• [What is required]: Each entry below is to be copied out exactly and in full.

• [The input]:

------------------------------

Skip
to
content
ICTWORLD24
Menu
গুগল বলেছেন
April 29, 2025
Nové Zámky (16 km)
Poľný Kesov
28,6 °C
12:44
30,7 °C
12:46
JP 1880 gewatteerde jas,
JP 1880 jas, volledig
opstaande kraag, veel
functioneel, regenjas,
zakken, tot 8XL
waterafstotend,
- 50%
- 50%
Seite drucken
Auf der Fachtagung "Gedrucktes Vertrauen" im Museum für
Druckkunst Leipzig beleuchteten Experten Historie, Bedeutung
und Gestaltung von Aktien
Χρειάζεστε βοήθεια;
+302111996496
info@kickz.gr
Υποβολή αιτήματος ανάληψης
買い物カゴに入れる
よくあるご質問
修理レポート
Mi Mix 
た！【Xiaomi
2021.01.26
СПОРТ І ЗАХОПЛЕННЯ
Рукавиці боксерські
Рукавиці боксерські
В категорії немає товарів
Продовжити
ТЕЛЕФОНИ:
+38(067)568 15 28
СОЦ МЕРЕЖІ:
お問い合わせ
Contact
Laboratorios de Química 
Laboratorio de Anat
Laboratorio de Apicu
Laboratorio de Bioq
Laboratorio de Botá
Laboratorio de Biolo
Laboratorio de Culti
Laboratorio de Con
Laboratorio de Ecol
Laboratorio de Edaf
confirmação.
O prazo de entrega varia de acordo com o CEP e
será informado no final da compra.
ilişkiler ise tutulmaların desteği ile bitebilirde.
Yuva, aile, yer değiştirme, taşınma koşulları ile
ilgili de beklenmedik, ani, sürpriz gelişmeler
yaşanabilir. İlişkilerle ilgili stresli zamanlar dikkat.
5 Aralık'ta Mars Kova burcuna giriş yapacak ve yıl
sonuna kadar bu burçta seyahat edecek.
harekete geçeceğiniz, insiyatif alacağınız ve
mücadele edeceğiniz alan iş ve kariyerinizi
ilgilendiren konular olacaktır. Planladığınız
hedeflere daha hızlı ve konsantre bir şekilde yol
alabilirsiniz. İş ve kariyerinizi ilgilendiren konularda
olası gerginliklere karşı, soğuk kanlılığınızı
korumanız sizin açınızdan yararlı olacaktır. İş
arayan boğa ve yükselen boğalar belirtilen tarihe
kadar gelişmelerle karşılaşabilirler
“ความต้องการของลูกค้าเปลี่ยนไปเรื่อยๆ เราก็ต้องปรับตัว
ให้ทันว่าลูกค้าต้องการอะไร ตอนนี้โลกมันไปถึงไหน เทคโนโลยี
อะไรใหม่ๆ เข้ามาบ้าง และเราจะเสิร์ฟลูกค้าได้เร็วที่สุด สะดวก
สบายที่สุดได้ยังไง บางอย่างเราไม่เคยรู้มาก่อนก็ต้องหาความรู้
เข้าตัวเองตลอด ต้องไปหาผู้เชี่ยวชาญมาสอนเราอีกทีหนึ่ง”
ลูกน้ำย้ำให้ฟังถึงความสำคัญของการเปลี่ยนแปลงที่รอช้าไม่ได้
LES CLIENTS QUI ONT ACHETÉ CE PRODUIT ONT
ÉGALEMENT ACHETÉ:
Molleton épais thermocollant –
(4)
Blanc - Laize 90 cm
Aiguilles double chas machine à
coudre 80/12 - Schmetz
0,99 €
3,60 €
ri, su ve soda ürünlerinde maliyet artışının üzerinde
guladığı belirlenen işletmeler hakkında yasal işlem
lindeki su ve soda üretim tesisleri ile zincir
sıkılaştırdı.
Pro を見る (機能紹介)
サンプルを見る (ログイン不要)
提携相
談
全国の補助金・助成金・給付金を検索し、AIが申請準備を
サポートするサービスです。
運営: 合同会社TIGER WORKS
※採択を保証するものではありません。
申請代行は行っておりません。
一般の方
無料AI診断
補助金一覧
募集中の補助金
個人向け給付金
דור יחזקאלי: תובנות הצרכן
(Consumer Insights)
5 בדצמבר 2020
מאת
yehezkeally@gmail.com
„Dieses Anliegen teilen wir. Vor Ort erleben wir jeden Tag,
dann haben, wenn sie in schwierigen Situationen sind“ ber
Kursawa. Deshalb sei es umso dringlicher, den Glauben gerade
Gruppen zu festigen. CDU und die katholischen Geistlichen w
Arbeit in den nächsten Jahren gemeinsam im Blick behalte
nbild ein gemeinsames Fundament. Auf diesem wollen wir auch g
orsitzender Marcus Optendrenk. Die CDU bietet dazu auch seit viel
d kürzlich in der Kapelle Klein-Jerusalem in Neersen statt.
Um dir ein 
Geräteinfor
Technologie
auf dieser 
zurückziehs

------------------------------

• [Result of this task]:
Skip
to
content
ICTWORLD24
Menu
গুগল বলেছেন
April 29, 2025
Nové Zámky (16 km)
Poľný Kesov
28,6 °C
12:44
30,7 °C
12:46
JP 1880 gewatteerde jas,
JP 1880 jas, volledig
opstaande kraag, veel
functioneel, regenjas,
zakken, tot 8XL
waterafstotend,
- 50%
- 50%
Seite drucken
Auf der Fachtagung "Gedrucktes Vertrauen" im Museum für
Druckkunst Leipzig beleuchteten Experten Historie, Bedeutung
und Gestaltung von Aktien
Χρειάζεστε βοήθεια;
+302111996496
info@kickz.gr
Υποβολή αιτήματος ανάληψης
買い物カゴに入れる
よくあるご質問
修理レポート
Mi Mix 
た！【Xiaomi
2021.01.26
СПОРТ І ЗАХОПЛЕННЯ
Рукавиці боксерські
Рукавиці боксерські
В категорії немає товарів
Продовжити
ТЕЛЕФОНИ:
+38(067)568 15 28
СОЦ МЕРЕЖІ:
お問い合わせ
Contact
Laboratorios de Química 
Laboratorio de Anat
Laboratorio de Apicu
Laboratorio de Bioq
Laboratorio de Botá
Laboratorio de Biolo
Laboratorio de Culti
Laboratorio de Con
Laboratorio de Ecol
Laboratorio de Edaf
confirmação.
O prazo de entrega varia de acordo com o CEP e
será informado no final da compra.
ilişkiler ise tutulmaların desteği ile bitebilirde.
Yuva, aile, yer değiştirme, taşınma koşulları ile
ilgili de beklenmedik, ani, sürpriz gelişmeler
yaşanabilir. İlişkilerle ilgili stresli zamanlar dikkat.
5 Aralık'ta Mars Kova burcuna giriş yapacak ve yıl
sonuna kadar bu burçta seyahat edecek.
harekete geçeceğiniz, insiyatif alacağınız ve
mücadele edeceğiniz alan iş ve kariyerinizi
ilgilendiren konular olacaktır. Planladığınız
hedeflere daha hızlı ve konsantre bir şekilde yol
alabilirsiniz. İş ve kariyerinizi ilgilendiren konularda
olası gerginliklere karşı, soğuk kanlılığınızı
korumanız sizin açınızdan yararlı olacaktır. İş
arayan boğa ve yükselen boğalar belirtilen tarihe
kadar gelişmelerle karşılaşabilirler
“ความต้องการของลูกค้าเปลี่ยนไปเรื่อยๆ เราก็ต้องปรับตัว
ให้ทันว่าลูกค้าต้องการอะไร ตอนนี้โลกมันไปถึงไหน เทคโนโลยี
อะไรใหม่ๆ เข้ามาบ้าง และเราจะเสิร์ฟลูกค้าได้เร็วที่สุด สะดวก
สบายที่สุดได้ยังไง บางอย่างเราไม่เคยรู้มาก่อนก็ต้องหาความรู้
เข้าตัวเองตลอด ต้องไปหาผู้เชี่ยวชาญมาสอนเราอีกทีหนึ่ง”
ลูกน้ำย้ำให้ฟังถึงความสำคัญของการเปลี่ยนแปลงที่รอช้าไม่ได้
LES CLIENTS QUI ONT ACHETÉ CE PRODUIT ONT
ÉGALEMENT ACHETÉ:
Molleton épais thermocollant –
(4)
Blanc - Laize 90 cm
Aiguilles double chas machine à
coudre 80/12 - Schmetz
0,99 €
3,60 €
ri, su ve soda ürünlerinde maliyet artışının üzerinde
guladığı belirlenen işletmeler hakkında yasal işlem
lindeki su ve soda üretim tesisleri ile zincir
sıkılaştırdı.
Pro を見る (機能紹介)
サンプルを見る (ログイン不要)
提携相
談
全国の補助金・助成金・給付金を検索し、AIが申請準備を
サポートするサービスです。
運営: 合同会社TIGER WORKS
※採択を保証するものではありません。
申請代行は行っておりません。
一般の方
無料AI診断
補助金一覧
募集中の補助金
個人向け給付金
דור יחזקאלי: תובנות הצרכן
(Consumer Insights)
5 בדצמבר 2020
מאת
yehezkeally@gmail.com
„Dieses Anliegen teilen wir. Vor Ort erleben wir jeden Tag,
dann haben, wenn sie in schwierigen Situationen sind“ ber
Kursawa. Deshalb sei es umso dringlicher, den Glauben gerade
Gruppen zu festigen. CDU und die katholischen Geistlichen w
Arbeit in den nächsten Jahren gemeinsam im Blick behalte
nbild ein gemeinsames Fundament. Auf diesem wollen wir auch g
orsitzender Marcus Optendrenk. Die CDU bietet dazu auch seit viel
d kürzlich in der Kapelle Klein-Jerusalem in Neersen statt.
Um dir ein 
Geräteinfor
Technologie
auf dieser 
zurückziehs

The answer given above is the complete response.